● **The task**:
Extract every line of the material that holds the string "vous".

● **Materials provided**:
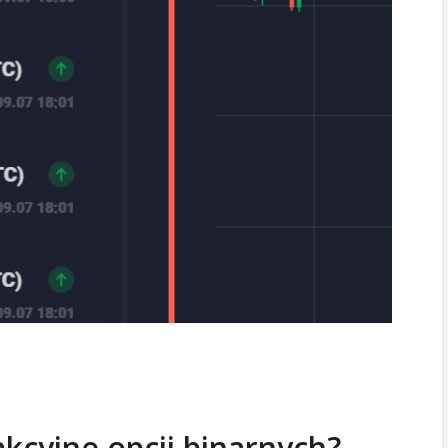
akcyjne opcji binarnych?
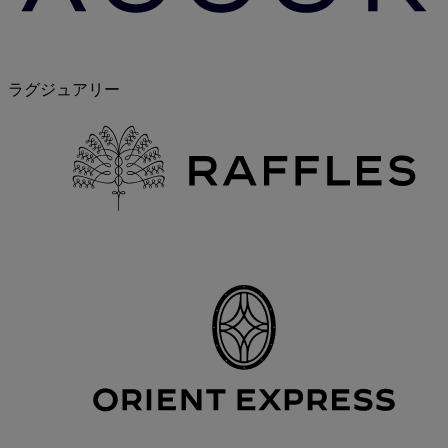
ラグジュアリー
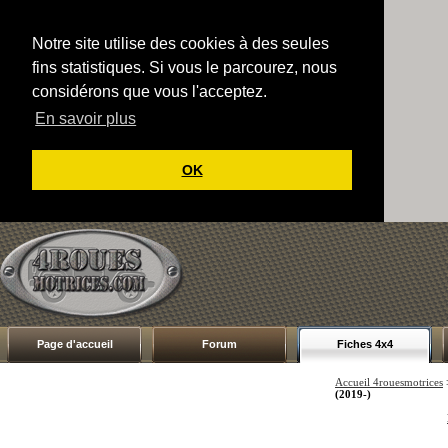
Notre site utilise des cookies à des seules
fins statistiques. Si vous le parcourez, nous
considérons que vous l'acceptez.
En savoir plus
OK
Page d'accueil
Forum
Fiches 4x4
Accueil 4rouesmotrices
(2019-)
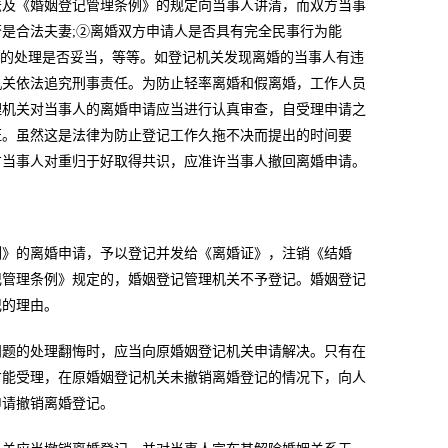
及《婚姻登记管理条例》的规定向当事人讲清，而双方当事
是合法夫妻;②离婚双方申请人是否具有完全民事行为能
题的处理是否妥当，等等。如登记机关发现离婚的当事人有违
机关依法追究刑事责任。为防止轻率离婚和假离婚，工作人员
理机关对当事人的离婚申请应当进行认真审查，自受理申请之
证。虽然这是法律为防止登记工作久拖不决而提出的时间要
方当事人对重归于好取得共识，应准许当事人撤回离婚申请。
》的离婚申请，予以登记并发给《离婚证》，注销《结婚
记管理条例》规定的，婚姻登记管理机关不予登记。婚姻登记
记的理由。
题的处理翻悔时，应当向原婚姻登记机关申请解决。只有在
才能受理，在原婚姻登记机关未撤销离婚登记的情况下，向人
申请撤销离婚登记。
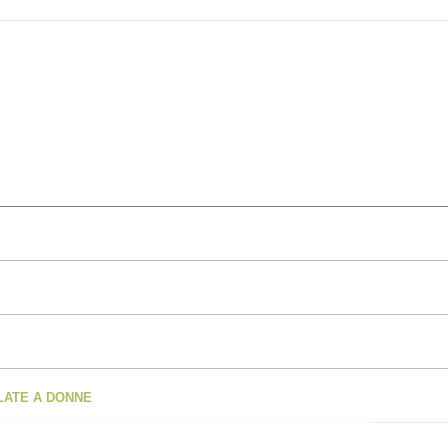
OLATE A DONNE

● **Final answer**:
fins statistiques. Si vous le parcourez, nous
considérons que vous l'acceptez.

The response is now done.